Work task:
Pick out every line of the entries below where "pins" occurs, and copy those lines.
▼▼▼
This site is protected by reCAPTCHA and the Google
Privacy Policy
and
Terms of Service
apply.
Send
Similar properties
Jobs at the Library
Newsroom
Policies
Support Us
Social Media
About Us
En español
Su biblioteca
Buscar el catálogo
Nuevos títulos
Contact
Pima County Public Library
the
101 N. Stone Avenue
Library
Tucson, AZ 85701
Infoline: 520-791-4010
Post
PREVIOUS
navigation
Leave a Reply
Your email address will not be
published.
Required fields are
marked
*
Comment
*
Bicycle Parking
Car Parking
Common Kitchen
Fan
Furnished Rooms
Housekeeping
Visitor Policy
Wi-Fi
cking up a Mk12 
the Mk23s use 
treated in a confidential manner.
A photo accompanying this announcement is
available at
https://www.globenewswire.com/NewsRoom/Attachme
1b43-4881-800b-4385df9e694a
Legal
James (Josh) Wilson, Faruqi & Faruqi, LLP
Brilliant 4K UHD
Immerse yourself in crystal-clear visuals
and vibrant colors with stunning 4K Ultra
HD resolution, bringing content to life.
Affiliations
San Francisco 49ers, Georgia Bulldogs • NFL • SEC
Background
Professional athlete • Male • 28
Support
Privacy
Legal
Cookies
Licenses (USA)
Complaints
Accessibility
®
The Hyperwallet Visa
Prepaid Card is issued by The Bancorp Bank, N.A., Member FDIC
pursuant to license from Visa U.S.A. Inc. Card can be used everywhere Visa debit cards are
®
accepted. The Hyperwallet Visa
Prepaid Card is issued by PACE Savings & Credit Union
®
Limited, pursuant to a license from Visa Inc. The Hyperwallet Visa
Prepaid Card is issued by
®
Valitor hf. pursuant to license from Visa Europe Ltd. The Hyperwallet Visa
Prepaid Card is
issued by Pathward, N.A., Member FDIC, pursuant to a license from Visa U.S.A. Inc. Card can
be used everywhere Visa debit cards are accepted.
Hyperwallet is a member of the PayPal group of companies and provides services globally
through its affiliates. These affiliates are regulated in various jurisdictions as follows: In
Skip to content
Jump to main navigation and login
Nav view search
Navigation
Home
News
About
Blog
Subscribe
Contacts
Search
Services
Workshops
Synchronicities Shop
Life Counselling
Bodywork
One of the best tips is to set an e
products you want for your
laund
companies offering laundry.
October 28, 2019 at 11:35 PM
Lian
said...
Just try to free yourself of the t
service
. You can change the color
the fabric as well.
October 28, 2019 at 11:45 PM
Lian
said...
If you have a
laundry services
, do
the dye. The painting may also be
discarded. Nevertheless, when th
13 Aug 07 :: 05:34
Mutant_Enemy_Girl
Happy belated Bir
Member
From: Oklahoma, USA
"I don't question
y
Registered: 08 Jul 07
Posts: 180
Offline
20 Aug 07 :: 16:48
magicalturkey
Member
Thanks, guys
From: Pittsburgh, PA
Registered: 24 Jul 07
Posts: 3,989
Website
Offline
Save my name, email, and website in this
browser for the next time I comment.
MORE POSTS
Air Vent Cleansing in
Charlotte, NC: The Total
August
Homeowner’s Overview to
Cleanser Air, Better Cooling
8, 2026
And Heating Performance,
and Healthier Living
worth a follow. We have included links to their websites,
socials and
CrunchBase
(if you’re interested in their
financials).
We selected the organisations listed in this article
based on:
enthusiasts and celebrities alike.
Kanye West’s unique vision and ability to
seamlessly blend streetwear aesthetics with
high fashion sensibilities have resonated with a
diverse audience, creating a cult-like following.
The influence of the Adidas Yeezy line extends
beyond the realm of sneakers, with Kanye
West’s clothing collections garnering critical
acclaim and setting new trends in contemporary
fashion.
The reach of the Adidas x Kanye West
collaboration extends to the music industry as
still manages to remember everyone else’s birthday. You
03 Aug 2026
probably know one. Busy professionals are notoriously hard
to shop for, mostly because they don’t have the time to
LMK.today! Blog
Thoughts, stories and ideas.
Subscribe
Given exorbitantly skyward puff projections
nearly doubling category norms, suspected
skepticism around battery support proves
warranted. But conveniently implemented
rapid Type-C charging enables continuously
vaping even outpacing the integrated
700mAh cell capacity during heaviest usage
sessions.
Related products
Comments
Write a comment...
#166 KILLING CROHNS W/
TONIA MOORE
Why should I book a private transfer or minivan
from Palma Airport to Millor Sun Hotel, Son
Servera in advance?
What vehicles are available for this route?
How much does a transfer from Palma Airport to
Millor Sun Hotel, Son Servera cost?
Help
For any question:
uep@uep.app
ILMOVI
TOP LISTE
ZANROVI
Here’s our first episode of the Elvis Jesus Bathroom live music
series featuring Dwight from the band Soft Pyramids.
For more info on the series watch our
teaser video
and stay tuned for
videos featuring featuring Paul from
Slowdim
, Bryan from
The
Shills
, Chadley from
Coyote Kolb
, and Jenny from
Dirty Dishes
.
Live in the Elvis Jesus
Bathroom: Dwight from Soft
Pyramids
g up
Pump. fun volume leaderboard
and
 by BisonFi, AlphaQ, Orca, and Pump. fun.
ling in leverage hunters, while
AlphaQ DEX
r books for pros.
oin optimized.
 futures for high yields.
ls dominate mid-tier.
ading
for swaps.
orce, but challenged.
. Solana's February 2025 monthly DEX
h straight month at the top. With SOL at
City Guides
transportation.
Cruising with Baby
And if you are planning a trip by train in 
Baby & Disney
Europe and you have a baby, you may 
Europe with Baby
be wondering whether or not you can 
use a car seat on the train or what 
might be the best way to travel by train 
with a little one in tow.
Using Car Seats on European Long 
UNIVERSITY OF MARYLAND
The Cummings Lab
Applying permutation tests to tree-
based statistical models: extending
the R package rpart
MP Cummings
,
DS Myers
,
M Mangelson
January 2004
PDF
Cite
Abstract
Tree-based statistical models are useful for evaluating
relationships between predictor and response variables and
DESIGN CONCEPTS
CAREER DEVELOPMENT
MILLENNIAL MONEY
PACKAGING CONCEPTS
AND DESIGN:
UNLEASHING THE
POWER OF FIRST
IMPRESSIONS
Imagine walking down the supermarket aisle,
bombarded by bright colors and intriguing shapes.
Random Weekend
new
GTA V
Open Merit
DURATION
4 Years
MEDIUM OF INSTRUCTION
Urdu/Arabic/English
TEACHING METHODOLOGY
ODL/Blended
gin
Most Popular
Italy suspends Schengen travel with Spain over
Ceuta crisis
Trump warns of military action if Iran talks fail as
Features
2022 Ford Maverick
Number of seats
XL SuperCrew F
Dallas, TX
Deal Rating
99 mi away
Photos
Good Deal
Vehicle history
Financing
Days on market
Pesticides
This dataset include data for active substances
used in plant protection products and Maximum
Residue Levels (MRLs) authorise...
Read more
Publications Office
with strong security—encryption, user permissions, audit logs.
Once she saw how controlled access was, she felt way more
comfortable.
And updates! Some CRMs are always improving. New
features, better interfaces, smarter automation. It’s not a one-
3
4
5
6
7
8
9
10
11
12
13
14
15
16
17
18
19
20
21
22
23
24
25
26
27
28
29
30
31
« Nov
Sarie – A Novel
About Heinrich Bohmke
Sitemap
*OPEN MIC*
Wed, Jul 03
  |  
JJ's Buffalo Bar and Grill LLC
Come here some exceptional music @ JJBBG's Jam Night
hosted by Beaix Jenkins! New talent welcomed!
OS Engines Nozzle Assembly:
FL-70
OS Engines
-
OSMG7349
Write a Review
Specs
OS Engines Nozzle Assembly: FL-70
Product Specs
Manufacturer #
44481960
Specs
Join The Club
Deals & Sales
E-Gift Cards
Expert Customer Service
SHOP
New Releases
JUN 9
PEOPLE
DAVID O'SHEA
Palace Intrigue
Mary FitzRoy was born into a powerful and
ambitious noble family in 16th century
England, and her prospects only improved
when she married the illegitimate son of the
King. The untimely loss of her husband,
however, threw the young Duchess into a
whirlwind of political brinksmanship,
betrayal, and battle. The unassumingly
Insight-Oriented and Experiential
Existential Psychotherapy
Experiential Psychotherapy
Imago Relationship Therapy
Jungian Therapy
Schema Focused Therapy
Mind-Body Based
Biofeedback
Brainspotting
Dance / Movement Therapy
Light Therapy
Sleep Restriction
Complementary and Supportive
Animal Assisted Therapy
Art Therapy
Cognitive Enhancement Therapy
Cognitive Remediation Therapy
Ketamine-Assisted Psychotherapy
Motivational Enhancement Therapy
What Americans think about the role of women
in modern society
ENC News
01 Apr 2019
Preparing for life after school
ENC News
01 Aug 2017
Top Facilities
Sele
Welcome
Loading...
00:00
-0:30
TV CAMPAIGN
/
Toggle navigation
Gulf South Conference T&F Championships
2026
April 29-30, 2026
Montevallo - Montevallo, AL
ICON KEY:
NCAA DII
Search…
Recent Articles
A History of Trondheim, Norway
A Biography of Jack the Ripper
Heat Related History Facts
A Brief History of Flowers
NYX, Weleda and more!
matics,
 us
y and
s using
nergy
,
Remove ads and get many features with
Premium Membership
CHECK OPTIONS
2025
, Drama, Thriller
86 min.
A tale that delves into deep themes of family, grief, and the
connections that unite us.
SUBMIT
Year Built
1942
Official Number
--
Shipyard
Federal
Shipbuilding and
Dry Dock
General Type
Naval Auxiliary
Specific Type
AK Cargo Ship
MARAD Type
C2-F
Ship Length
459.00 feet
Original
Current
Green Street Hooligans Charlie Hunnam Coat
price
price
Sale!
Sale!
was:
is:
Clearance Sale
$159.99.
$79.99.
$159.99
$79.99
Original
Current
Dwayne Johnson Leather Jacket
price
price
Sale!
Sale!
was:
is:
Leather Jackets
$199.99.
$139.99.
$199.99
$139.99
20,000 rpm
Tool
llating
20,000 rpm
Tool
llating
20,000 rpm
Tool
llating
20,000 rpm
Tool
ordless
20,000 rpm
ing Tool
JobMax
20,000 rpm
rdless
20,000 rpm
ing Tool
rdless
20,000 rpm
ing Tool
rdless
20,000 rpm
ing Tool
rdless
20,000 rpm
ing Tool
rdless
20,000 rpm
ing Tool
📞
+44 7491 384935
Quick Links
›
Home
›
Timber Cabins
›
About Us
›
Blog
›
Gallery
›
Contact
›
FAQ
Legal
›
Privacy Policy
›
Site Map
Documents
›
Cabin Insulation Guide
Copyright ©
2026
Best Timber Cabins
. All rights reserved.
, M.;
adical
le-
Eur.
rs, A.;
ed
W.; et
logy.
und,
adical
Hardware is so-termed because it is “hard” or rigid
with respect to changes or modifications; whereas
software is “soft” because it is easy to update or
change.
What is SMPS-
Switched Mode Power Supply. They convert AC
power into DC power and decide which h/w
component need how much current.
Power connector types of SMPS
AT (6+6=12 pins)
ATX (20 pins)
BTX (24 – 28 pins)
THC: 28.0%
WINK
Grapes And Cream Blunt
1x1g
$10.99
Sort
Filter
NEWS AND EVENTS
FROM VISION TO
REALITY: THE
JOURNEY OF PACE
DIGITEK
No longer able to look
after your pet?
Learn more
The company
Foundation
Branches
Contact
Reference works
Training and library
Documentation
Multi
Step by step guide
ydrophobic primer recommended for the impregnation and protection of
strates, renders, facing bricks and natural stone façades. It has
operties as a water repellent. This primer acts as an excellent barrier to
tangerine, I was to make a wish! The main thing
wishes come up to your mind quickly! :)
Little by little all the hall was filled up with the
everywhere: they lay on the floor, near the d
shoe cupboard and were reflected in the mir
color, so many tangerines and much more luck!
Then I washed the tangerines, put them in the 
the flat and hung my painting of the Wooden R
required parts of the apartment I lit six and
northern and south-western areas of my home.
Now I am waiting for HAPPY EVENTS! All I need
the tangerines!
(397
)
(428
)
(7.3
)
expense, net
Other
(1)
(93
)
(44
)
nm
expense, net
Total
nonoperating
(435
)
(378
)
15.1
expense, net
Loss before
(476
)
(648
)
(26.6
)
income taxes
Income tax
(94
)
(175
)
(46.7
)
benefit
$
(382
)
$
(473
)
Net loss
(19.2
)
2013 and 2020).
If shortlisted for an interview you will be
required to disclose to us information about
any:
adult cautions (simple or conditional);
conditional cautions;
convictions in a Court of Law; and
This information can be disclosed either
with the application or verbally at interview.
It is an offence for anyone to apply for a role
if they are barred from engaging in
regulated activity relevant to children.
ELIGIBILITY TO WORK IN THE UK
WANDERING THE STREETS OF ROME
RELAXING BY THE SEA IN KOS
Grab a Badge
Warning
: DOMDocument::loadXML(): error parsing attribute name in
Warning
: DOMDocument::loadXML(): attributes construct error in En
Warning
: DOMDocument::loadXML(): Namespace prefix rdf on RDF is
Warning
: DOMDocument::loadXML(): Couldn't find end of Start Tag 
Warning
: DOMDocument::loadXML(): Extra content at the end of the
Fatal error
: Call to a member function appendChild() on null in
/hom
▲▲▲
Output for this task:
AT (6+6=12 pins)
ATX (20 pins)
BTX (24 – 28 pins)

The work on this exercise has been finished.